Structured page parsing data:
-----

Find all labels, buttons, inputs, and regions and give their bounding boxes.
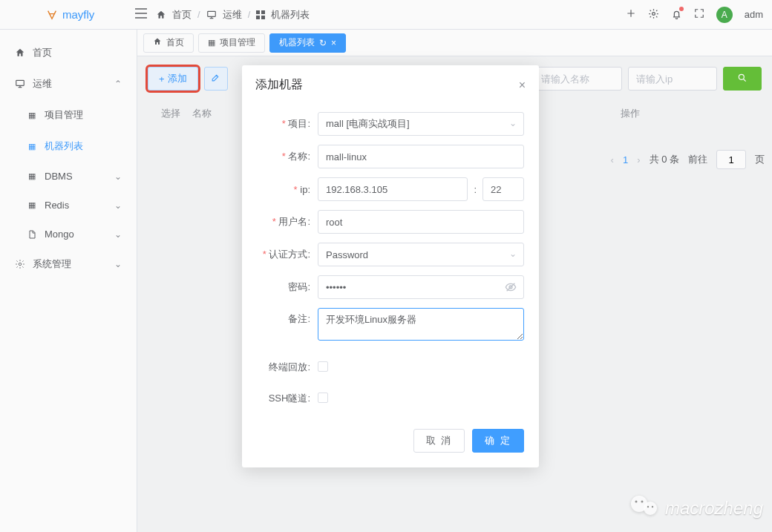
name-input[interactable] (318, 145, 524, 168)
label-remark: 备注: (257, 308, 310, 326)
chevron-down-icon: ⌄ (509, 249, 517, 259)
modal-footer: 取 消 确 定 (242, 421, 539, 467)
replay-checkbox[interactable] (318, 361, 328, 372)
watermark-text: macrozheng (665, 498, 763, 519)
ip-port-sep: : (474, 184, 477, 195)
password-input[interactable] (318, 275, 524, 299)
port-input[interactable] (482, 177, 524, 201)
label-auth: 认证方式: (257, 248, 310, 261)
label-password: 密码: (257, 280, 310, 294)
svg-point-15 (652, 506, 653, 508)
wechat-icon (629, 493, 659, 523)
modal-header: 添加机器 × (242, 65, 539, 100)
remark-textarea[interactable] (318, 308, 524, 341)
confirm-button[interactable]: 确 定 (472, 429, 524, 453)
modal-body: 项目: ⌄ 名称: ip: : 用户名: 认证方式: (242, 100, 539, 421)
user-input[interactable] (318, 210, 524, 234)
label-name: 名称: (257, 150, 310, 163)
ip-input[interactable] (318, 177, 468, 201)
svg-point-11 (644, 502, 657, 515)
cancel-button[interactable]: 取 消 (413, 429, 465, 453)
svg-point-14 (647, 506, 649, 508)
watermark: macrozheng (629, 493, 763, 523)
label-project: 项目: (257, 117, 310, 131)
project-select[interactable] (318, 112, 524, 136)
label-tunnel: SSH隧道: (257, 392, 310, 405)
label-replay: 终端回放: (257, 361, 310, 374)
svg-point-13 (641, 501, 643, 503)
auth-select[interactable] (318, 243, 524, 266)
add-machine-modal: 添加机器 × 项目: ⌄ 名称: ip: : 用户名: 认证 (242, 65, 539, 467)
label-ip: ip: (257, 184, 310, 195)
svg-point-12 (635, 501, 637, 503)
chevron-down-icon: ⌄ (509, 118, 517, 128)
close-icon[interactable]: × (519, 79, 526, 92)
modal-title: 添加机器 (255, 77, 303, 93)
tunnel-checkbox[interactable] (318, 393, 328, 403)
label-user: 用户名: (257, 215, 310, 229)
eye-icon[interactable] (505, 281, 517, 295)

-----

Among the lines of the data, find every one that holds "port" and copy it.

Answer to the exercise ->
ip-port-sep: : (474, 184, 477, 195)
port-input[interactable] (482, 177, 524, 201)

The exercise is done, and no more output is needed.